#### DATA

<<<<

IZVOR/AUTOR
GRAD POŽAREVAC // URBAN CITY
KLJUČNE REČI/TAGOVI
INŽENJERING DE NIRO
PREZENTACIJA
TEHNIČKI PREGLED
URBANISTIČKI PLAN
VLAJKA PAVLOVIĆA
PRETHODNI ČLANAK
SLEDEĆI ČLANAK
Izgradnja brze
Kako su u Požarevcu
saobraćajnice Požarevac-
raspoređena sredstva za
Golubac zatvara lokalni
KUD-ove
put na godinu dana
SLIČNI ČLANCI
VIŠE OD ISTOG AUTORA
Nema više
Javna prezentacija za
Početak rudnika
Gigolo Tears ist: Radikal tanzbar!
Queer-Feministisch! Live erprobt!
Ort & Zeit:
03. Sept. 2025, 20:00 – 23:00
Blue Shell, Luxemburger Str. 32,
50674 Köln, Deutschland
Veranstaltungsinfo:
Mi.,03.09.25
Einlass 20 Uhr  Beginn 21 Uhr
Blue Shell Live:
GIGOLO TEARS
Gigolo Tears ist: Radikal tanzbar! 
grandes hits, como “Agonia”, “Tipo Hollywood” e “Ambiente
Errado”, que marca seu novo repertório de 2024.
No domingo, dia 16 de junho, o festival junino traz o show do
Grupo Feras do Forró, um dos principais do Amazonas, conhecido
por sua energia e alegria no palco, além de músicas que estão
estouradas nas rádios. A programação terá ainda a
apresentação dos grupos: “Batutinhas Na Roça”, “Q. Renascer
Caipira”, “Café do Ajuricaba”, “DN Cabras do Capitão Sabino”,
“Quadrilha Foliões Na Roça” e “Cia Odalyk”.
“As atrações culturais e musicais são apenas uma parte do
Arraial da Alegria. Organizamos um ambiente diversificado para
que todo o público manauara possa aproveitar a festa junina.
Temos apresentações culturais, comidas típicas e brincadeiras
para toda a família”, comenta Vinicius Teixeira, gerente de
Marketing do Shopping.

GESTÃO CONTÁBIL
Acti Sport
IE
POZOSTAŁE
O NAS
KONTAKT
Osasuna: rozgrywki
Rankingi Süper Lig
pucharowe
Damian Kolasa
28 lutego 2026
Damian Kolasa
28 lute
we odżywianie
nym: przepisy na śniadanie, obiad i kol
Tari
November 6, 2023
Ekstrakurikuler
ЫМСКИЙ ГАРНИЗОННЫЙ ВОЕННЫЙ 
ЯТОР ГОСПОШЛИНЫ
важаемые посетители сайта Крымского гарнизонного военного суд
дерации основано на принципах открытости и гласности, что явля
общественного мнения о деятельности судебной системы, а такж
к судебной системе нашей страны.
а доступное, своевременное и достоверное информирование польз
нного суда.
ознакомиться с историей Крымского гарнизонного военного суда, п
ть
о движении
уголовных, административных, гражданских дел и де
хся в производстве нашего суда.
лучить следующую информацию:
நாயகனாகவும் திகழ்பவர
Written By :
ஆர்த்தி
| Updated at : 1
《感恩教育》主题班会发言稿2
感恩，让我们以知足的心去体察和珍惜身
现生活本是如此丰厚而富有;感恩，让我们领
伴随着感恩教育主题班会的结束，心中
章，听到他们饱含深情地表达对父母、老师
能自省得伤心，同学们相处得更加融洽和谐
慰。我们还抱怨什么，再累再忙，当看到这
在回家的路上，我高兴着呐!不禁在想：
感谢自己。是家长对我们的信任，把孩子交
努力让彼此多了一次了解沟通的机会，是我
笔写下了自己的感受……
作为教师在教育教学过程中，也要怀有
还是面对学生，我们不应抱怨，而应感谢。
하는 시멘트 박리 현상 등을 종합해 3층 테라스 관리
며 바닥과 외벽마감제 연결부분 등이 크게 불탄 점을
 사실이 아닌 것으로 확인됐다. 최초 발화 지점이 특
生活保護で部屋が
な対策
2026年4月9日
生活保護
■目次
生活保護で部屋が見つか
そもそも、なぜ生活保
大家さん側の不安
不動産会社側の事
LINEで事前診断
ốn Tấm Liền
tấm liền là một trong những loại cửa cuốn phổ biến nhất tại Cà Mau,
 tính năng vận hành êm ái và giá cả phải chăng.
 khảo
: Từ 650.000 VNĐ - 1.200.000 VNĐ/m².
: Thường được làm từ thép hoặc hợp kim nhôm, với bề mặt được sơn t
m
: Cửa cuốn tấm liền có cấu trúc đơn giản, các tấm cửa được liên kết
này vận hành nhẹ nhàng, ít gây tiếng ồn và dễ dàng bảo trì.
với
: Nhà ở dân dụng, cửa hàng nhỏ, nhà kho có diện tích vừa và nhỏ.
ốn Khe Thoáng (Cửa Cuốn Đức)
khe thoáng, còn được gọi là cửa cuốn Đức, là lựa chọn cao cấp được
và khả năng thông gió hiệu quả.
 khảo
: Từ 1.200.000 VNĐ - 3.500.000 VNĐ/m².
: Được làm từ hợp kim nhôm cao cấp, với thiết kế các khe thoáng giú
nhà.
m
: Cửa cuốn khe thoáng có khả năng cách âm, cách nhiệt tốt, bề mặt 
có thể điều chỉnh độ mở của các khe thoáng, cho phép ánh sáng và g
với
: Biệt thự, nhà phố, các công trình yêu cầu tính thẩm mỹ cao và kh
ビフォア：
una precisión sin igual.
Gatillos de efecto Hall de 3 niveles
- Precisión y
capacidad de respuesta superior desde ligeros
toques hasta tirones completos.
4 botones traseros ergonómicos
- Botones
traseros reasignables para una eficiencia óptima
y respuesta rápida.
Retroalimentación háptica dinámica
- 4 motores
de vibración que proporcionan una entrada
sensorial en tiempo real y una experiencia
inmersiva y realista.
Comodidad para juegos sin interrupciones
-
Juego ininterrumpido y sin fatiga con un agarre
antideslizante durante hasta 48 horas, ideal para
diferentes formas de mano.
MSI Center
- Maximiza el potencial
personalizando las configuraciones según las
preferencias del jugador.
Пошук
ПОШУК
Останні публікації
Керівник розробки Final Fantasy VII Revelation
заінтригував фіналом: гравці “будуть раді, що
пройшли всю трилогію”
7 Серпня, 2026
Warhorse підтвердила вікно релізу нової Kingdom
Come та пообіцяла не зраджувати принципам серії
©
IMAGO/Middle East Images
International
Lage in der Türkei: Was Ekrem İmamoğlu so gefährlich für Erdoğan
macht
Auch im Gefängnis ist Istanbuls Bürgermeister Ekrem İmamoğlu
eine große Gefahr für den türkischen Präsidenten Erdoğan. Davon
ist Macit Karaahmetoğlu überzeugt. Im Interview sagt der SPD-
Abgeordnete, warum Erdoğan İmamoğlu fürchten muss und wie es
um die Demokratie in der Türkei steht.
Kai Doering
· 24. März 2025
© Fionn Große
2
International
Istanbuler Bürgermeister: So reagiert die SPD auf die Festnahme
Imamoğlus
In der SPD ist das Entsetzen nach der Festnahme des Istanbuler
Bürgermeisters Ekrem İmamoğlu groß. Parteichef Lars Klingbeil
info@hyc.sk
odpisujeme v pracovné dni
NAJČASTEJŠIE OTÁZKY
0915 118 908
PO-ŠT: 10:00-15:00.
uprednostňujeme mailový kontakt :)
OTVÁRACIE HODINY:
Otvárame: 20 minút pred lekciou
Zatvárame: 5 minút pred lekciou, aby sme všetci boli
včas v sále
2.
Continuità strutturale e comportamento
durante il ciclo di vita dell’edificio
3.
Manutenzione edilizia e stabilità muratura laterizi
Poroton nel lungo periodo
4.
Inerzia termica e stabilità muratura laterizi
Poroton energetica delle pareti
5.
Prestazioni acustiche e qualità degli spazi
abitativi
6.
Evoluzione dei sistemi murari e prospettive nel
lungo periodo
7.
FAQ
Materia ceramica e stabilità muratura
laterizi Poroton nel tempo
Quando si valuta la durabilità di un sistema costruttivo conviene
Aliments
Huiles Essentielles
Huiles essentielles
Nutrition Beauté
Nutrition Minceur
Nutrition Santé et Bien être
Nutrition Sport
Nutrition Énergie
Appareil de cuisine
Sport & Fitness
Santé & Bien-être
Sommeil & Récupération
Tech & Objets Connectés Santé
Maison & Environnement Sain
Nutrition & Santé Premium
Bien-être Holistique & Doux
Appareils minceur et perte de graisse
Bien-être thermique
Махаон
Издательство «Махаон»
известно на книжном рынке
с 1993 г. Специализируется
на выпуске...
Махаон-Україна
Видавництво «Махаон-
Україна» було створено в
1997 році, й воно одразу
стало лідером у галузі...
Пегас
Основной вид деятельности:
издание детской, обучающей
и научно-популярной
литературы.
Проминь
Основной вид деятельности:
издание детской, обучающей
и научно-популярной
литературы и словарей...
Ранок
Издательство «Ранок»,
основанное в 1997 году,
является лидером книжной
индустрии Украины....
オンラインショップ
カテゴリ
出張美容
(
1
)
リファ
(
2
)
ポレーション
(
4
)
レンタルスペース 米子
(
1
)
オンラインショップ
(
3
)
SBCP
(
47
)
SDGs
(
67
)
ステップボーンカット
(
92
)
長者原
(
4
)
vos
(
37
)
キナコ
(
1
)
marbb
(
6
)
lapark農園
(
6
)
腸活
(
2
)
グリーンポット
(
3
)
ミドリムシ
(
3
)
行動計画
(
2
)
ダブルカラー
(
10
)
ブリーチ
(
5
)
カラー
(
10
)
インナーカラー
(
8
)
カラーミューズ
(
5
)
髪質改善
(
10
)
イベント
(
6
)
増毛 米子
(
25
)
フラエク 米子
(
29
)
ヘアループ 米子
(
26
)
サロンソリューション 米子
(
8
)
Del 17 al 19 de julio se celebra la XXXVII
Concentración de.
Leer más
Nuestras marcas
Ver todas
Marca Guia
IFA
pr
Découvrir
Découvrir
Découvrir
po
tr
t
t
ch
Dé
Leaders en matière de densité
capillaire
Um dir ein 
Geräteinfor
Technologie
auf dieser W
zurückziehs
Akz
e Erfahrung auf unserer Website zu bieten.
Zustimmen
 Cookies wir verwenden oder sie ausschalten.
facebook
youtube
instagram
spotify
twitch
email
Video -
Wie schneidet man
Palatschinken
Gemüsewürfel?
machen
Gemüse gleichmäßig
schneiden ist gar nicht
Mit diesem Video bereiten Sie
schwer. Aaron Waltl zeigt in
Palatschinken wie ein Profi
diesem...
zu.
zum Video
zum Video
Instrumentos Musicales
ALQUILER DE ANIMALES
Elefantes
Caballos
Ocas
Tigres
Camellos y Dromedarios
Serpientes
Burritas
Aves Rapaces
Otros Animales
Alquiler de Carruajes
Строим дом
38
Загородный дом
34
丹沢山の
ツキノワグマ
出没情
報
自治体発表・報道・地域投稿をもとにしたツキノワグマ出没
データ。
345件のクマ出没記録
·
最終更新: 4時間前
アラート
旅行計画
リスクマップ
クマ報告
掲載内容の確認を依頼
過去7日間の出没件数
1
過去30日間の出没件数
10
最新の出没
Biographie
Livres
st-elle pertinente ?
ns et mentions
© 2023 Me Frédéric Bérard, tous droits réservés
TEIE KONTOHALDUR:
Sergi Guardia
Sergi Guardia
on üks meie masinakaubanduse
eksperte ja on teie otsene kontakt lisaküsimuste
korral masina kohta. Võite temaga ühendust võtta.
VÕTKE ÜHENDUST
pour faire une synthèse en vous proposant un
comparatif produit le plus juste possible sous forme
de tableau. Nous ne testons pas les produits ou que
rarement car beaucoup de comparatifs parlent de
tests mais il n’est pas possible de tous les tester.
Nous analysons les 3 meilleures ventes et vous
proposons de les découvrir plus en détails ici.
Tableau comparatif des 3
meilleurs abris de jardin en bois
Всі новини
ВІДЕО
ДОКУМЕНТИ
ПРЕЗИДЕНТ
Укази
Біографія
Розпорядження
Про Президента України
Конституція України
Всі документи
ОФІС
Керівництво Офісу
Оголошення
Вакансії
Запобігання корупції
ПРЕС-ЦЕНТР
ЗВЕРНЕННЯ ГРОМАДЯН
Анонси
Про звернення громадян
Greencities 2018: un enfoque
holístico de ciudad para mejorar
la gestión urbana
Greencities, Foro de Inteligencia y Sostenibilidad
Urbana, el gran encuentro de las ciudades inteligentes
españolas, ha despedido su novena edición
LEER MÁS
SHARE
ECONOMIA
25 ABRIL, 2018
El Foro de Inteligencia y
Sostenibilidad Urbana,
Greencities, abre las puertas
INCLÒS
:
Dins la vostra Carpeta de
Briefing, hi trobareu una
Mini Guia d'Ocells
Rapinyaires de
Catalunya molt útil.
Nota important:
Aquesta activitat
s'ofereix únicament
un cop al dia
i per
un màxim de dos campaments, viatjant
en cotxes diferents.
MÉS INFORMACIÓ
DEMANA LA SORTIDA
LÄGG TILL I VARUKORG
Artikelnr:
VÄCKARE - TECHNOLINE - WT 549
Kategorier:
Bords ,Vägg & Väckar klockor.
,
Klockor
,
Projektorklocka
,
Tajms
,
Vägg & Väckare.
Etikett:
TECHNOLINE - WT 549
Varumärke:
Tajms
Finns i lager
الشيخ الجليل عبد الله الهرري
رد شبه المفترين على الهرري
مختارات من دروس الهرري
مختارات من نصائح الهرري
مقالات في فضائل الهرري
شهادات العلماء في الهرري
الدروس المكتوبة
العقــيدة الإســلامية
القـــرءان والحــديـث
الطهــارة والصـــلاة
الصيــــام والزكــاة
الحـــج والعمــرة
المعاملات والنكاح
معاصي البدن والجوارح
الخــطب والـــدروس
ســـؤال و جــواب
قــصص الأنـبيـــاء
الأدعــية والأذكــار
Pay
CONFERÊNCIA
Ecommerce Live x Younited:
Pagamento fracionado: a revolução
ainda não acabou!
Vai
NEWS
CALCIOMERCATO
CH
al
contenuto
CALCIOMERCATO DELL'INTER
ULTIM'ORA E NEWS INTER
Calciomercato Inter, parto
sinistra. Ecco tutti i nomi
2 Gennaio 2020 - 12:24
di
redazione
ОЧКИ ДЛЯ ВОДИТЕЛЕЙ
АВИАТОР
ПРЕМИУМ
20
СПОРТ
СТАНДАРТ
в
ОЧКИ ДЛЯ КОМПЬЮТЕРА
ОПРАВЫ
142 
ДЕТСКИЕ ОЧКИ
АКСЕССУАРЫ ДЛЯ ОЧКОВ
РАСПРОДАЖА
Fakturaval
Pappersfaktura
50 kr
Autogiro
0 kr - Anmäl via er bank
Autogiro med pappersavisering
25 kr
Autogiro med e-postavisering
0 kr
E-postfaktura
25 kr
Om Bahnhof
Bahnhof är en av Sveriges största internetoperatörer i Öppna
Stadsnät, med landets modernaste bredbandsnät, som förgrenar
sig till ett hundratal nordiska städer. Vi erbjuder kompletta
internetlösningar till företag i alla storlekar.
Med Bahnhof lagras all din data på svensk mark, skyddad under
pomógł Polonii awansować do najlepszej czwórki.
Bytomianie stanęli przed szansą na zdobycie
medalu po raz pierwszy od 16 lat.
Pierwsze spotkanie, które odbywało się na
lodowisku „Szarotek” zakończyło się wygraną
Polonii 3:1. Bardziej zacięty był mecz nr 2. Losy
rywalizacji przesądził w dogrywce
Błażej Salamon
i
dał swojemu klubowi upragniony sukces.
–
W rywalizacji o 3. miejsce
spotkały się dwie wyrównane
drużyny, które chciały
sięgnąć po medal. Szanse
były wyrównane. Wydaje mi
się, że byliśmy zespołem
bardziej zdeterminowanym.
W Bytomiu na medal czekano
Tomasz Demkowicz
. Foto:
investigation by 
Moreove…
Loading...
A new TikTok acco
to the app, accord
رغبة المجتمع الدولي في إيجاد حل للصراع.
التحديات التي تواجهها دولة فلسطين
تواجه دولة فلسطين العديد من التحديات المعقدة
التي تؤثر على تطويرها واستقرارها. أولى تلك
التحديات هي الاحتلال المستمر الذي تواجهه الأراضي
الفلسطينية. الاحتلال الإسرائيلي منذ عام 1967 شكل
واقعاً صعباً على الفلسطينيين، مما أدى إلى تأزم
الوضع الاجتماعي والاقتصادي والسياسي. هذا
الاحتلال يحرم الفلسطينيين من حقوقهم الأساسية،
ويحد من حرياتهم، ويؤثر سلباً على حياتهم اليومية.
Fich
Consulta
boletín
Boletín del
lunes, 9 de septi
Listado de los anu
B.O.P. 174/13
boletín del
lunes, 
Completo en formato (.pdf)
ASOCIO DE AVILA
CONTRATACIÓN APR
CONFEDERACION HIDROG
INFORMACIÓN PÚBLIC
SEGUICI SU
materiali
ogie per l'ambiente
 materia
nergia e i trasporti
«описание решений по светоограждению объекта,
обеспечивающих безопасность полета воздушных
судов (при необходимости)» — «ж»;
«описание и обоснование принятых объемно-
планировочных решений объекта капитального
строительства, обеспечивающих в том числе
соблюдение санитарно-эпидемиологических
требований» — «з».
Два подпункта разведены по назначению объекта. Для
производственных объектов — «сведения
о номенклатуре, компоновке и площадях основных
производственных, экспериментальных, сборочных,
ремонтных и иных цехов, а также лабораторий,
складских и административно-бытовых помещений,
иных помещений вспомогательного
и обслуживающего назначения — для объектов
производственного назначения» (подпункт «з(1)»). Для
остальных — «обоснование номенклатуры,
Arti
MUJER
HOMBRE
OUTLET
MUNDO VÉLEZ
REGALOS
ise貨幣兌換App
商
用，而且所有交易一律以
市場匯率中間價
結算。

>>>>

#### PROBLEM
Everything above from the line containing "Polonii 3:1. Bardziej" down to the line containing "الاحتلال يحرم الفلسطينيين من حقوقهم الأساسية،" should be copied exactly, both end lines included, and nothing else.

#### WRITTEN REPLY
Polonii 3:1. Bardziej zacięty był mecz nr 2. Losy
rywalizacji przesądził w dogrywce
Błażej Salamon
i
dał swojemu klubowi upragniony sukces.
–
W rywalizacji o 3. miejsce
spotkały się dwie wyrównane
drużyny, które chciały
sięgnąć po medal. Szanse
były wyrównane. Wydaje mi
się, że byliśmy zespołem
bardziej zdeterminowanym.
W Bytomiu na medal czekano
Tomasz Demkowicz
. Foto:
investigation by 
Moreove…
Loading...
A new TikTok acco
to the app, accord
رغبة المجتمع الدولي في إيجاد حل للصراع.
التحديات التي تواجهها دولة فلسطين
تواجه دولة فلسطين العديد من التحديات المعقدة
التي تؤثر على تطويرها واستقرارها. أولى تلك
التحديات هي الاحتلال المستمر الذي تواجهه الأراضي
الفلسطينية. الاحتلال الإسرائيلي منذ عام 1967 شكل
واقعاً صعباً على الفلسطينيين، مما أدى إلى تأزم
الوضع الاجتماعي والاقتصادي والسياسي. هذا
الاحتلال يحرم الفلسطينيين من حقوقهم الأساسية،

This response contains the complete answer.